Lynnwood soldier’s honor brings peace

For more than a year, retired Army Col. Pete Bradley sent me emails. His messages were updates on efforts to gain Army recognition of a Lynnwood soldier’s acts of valor in Vietnam.

That soldier was Army Spec. 5 Ron Paschall, a 1969 graduate of Meadowdale High School. He was killed in Vietnam in 1972. Paschall’s remains weren’t found until 1994. He is buried at Arlington National Cemetery.

Bradley, 76, lives in Sonora, Texas. In 1970, as a major and company commander, he served in Vietnam with Paschall as part of the 227th Assault Helicopter Battalion, 1st Air Cavalry Division. For Memorial Day 2013, I wrote about the quest by Bradley and another veteran to have Paschall honored with a posthumous award. Bradley credits the young soldier’s heroism for his survival.

In the 2013 column, Bradley described what happened Oct. 6, 1970. Bradley’s helicopter had landed after running combat assaults.

“Ron was my door gunner,” he recalled. Their helicopter was refueling when another chopper crashed. Bradley said he and Paschall ran to pull that crew from “a blazing fire.”

“I got doused with jet fuel, and my pants were on fire,” Bradley said. “Ron ran over to me with a little fire extinguisher, and he did put it out. The medevac helicopter picked us up, five of us, and that was the last time I saw him.”

Bradley, who spent three months in a burn unit, earned the Army Soldiers Medal for the incident. In the spring of 2013, he and fellow veteran Wade Pavleck, of Minnesota, were involved in a long-distance effort to assure that Paschall would also earn a Soldiers Medal — the Army’s highest non-combat award for valor.

“It always bothered me whether Ron got one as well,” Bradley said when we spoke more than a year ago.

On Oct. 19, 44 years after the helicopter fire, I received one more email from the man whose informal sign-off is “Col.

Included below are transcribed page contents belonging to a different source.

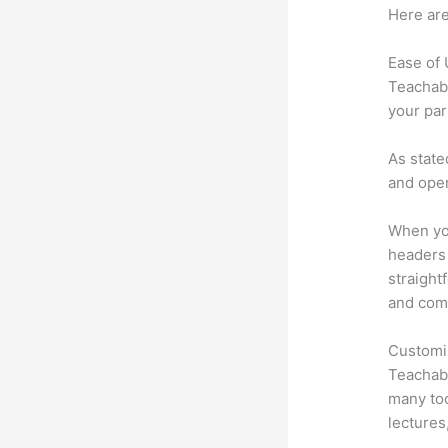
Here are
Ease of
Teachabl
your par
As state
and oper
When you
headers 
straight
and comm
Customi
Teachabl
many too
lectures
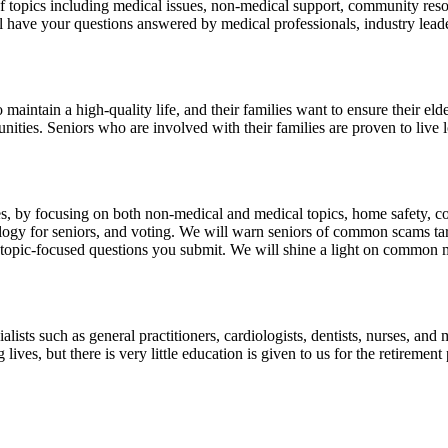
topics including medical issues, non-medical support, community resourc
ll have your questions answered by medical professionals, industry lead
maintain a high-quality life, and their families want to ensure their eld
munities. Seniors who are involved with their families are proven to liv
es, by focusing on both non-medical and medical topics, home safety, c
chnology for seniors, and voting. We will warn seniors of common scams
topic-focused questions you submit. We will shine a light on common 
alists such as general practitioners, cardiologists, dentists, nurses, and
lives, but there is very little education is given to us for the retireme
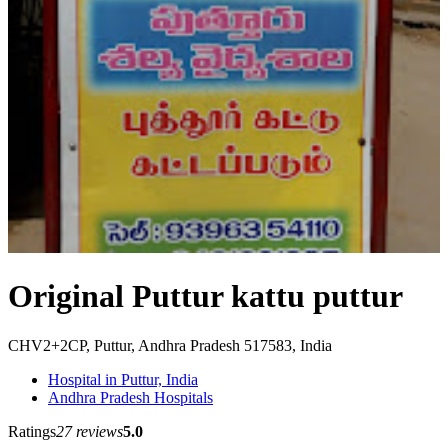
Original Puttur kattu puttur
CHV2+2CP, Puttur, Andhra Pradesh 517583, India
Hospital in Puttur, India
Andhra Pradesh Hospitals
Ratings
27 reviews
5.0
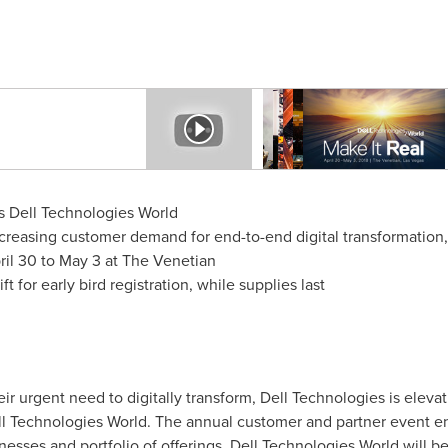
 Dell Technologies World
creasing customer demand for end-to-end digital transformation, 
ril 30 to May 3
at The Venetian
t for early bird registration, while supplies last
 urgent need to digitally transform, Dell Technologies is eleva
Technologies World. The annual customer and partner event enc
nesses and portfolio of offerings. Dell Technologies World will b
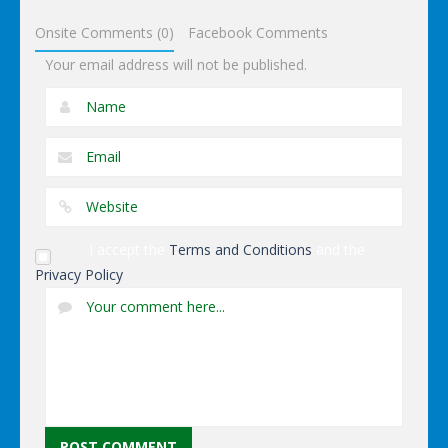
Simulator
Onsite Comments (0)
Facebook Comments
Your email address will not be published.
I accept the
Terms and Conditions
and the
Privacy Policy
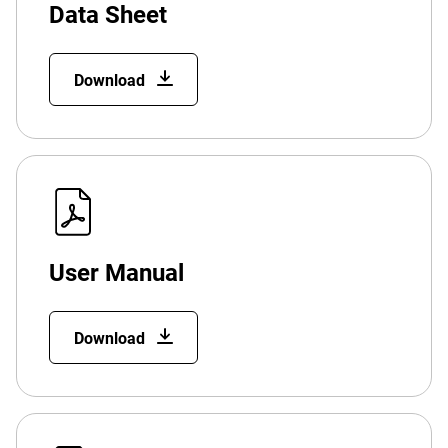
Data Sheet
Download
User Manual
Download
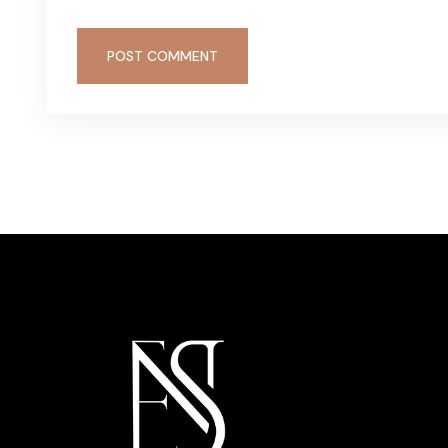
POST COMMENT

Pete.” Bradley included a recent message he had sent to Janet Peyton, Paschall’s sister, who lives in Everett.

Bradley told the 61-year-old Peyton that her brother had indeed received the Soldiers Medal less than a month after his heroic act. “While I had no knowledge since I was medically evacuated to the States, my people processed the award and it was presented to Ron. A copy of the 44-year-old order is attached,” Bradley said in his letter.

Dated Oct. 30, 1970, the Soldiers Medal order said that Paschall “risked his own life to save the crew of a burning helicopter.”

“He entered the blazing wreckage and pulled the crewmen out before the craft exploded,” said the Army citation. It said Paschall suffered minor burns.

For more than a year, Bradley had been sending a detailed packet about Paschall’s heroism — with photos and descriptions of the incident, the soldier’s military history, and Peyton’s signature — to the Army and to U.S. Sen. Ted Cruz, a Texas Republican. As Paschall’s sole survivor, Peyton was to be the award recipient.

Bradley had little luck in his quest, and said Monday he was frustrated by the lack of communication from the senator and the Army. Eventually, he sought help from a former classmate at the U.S. Army War College, who also contacted the Army.

According to Bradley’s long string of correspondence, an official from the Army’s Awards and Decorations Branch in Fort Knox, Kentucky, apologized for the delay, and said finding the Soldiers Medal documentation had involved ordering files from an archive and sifting through them. Bradley also learned that in January 1971, Paschall had received a Bronze Star Medal.

Peyton, a Mukilteo district school bus driver, said she appreciates Bradley’s perseverance. She remembers Ron hanging out with friends at home in Alderwood Manor before he was drafted in 1969.

In 1994, she and her husband accompanied her father, Marvin Paschall, to her brother’s burial at Arlington. “It was closure,” said Peyton, who regrets that her mother died before Ron’s remains were found. Her father died in 1998.

For Bradley, it was closure to learn that the soldier who saved his life was properly honored — long ago.

In his letter to Paschall’s sister, he wrote: “I thank you for your patience. I can rest now.”